### Task objective
With the line containing "al Clips Of 2015" as the first and the final line of the entries as the last, repeat exactly the lines in that span, including both.

_ _ _ _

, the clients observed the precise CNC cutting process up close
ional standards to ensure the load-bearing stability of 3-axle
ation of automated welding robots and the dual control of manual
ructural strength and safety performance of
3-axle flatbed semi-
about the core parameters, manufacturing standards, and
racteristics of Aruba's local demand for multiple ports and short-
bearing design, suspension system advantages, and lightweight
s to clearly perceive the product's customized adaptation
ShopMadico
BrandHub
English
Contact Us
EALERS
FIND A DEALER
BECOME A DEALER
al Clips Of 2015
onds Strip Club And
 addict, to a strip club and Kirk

_ _ _ _

### Your response
al Clips Of 2015
onds Strip Club And
 addict, to a strip club and Kirk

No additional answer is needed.